Ces aides s’élèvent à 1,42 euro par an et par voix sur cinq ans. Avec 63.637 voix, le nouveau parti devrait récolter 90.365 euros d’aides de l’État par an jusqu’en 2022.

 

10h15: Pour Glavany, Macron a «plus incarné la République en un mois» que Hollande «en 5 ans»

Après Gérard Filloche lundi, c'est au tour de Jean Glavany de taper sur François Hollande. L'ancien député PS, battu dès le premier tour aux élections législatives, a jugé mercredi, sur France Inter, qu'Emmanuel Macron a «plus incarné la République en un mois que François Hollande en cinq ans».

«On a manqué d'un chef de l'Etat avec de l'autorité naturelle, le sens de la décision, de la cohérence, de la fermeté, il n'y a pas eu d'incarnation de la République», a-t-il déploré.

10h : El Khomri (PS) veut « muscler la jambe gauche de la majorité présidentielle »

L’ex-ministre du Travail Myriam El Khomri, candidate aux législatives à Paris, dit mercredi dans un entretien au Parisien qu’elle siégera dans le groupe socialiste si elle est élue à l’Assemblée, afin de « muscler la jambe gauche de la majorité présidentielle ».
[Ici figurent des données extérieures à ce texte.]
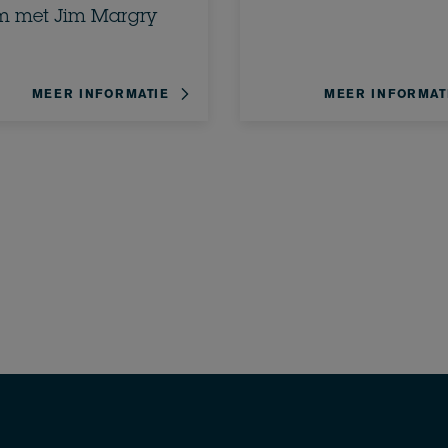
m met Jim Margry
MEER INFORMATIE
MEER INFORMAT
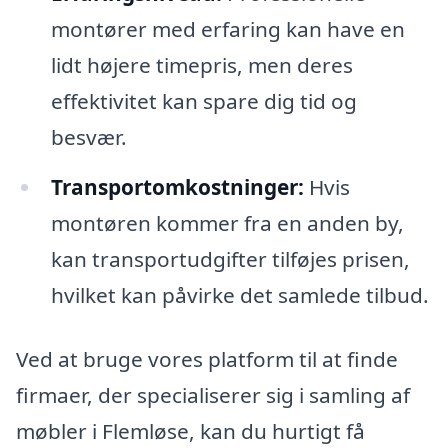
montører med erfaring kan have en
lidt højere timepris, men deres
effektivitet kan spare dig tid og
besvær.
Transportomkostninger:
Hvis
montøren kommer fra en anden by,
kan transportudgifter tilføjes prisen,
hvilket kan påvirke det samlede tilbud.
Ved at bruge vores platform til at finde
firmaer, der specialiserer sig i samling af
møbler i Flemløse, kan du hurtigt få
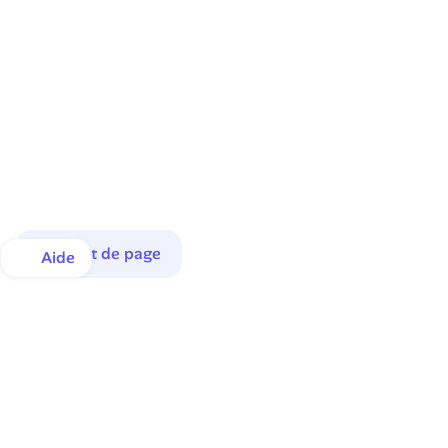
Haut de page
Aide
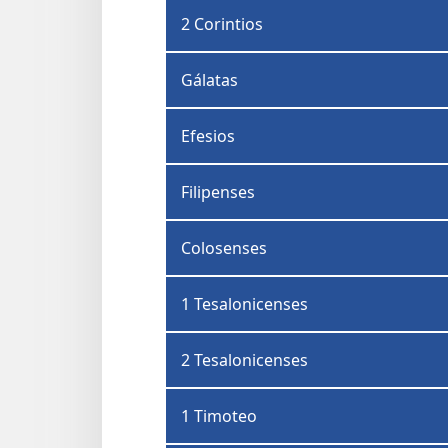
2 Corintios
Gálatas
Efesios
Filipenses
Colosenses
1 Tesalonicenses
2 Tesalonicenses
1 Timoteo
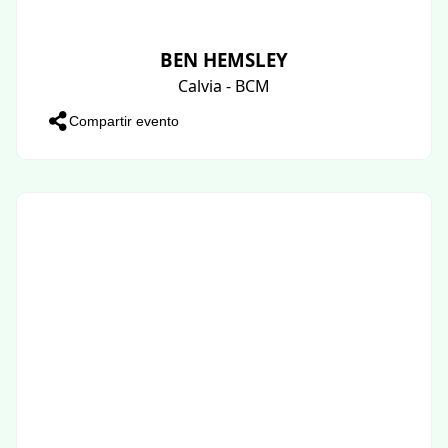
BEN HEMSLEY
Calvia - BCM
Compartir evento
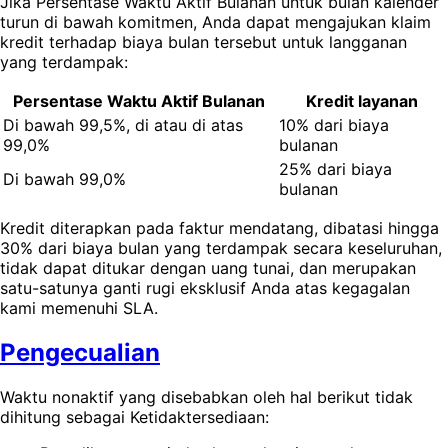
Jika Persentase Waktu Aktif Bulanan untuk bulan kalender
turun di bawah komitmen, Anda dapat mengajukan klaim
kredit terhadap biaya bulan tersebut untuk langganan
yang terdampak:
Persentase Waktu Aktif Bulanan
Kredit layanan
Di bawah 99,5%, di atau di atas
10% dari biaya
99,0%
bulanan
25% dari biaya
Di bawah 99,0%
bulanan
Kredit diterapkan pada faktur mendatang, dibatasi hingga
30% dari biaya bulan yang terdampak secara keseluruhan,
tidak dapat ditukar dengan uang tunai, dan merupakan
satu-satunya ganti rugi eksklusif Anda atas kegagalan
kami memenuhi SLA.
Pengecualian
Waktu nonaktif yang disebabkan oleh hal berikut tidak
dihitung sebagai Ketidaktersediaan:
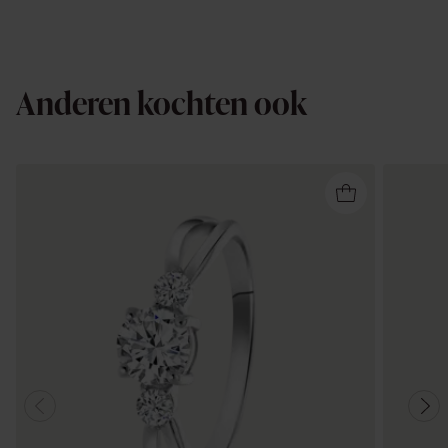
Anderen kochten ook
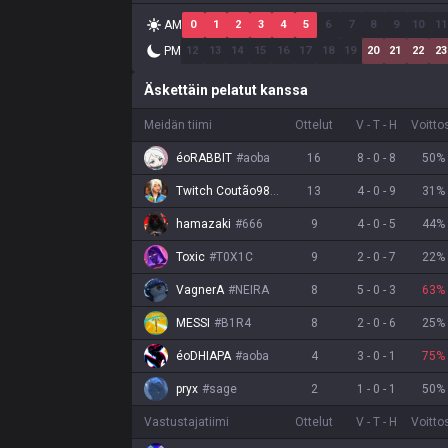
AM
0
1
2
3
4
5
6
7
8
9
10
11
PM
12
13
14
15
16
17
18
19
20
21
22
23
Äskettäin pelatut kanssa
Meidän tiimi
Ottelut
V
-
T
-
H
Voitt
éoRABBIT
#
aoba
16
8
-
0
-
8
50
%
Twitch Coutão98
#
6544
13
4
-
0
-
9
31
%
hamazaki
#
666
9
4
-
0
-
5
44
%
Toxic
#
T0X1C
9
2
-
0
-
7
22
%
VagnerA
#
NEIRA
8
5
-
0
-
3
63
%
MESSI
#
B1R4
8
2
-
0
-
6
25
%
éoDHIAPA
#
aoba
4
3
-
0
-
1
75
%
pryx
#
sage
2
1
-
0
-
1
50
%
Vastustajatiimi
Ottelut
V
-
T
-
H
Voitt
« Moi, je me présente en candidate socialiste soutenant Emmanuel Macron. Mon objectif est de muscler la jambe gauche de la majorité présidentielle », détaille celle qui se prévaut du « soutien » du président, dans une circonscription (la 18e) où aucun candidat n’a officiellement été investi par La République en marche (REM).

Elle accuse son adversaire LR Pierre-Yves Bournazel d’avoir créé « une ambiguïté ». « Ni Myriam El Khomri ni moi n’avons le soutien d’Emmanuel Macron », a affirmé mardi le conseiller de Paris qui a de son côté reçu le soutien du Premier ministre Edouard Philippe, issu de la même famille politique.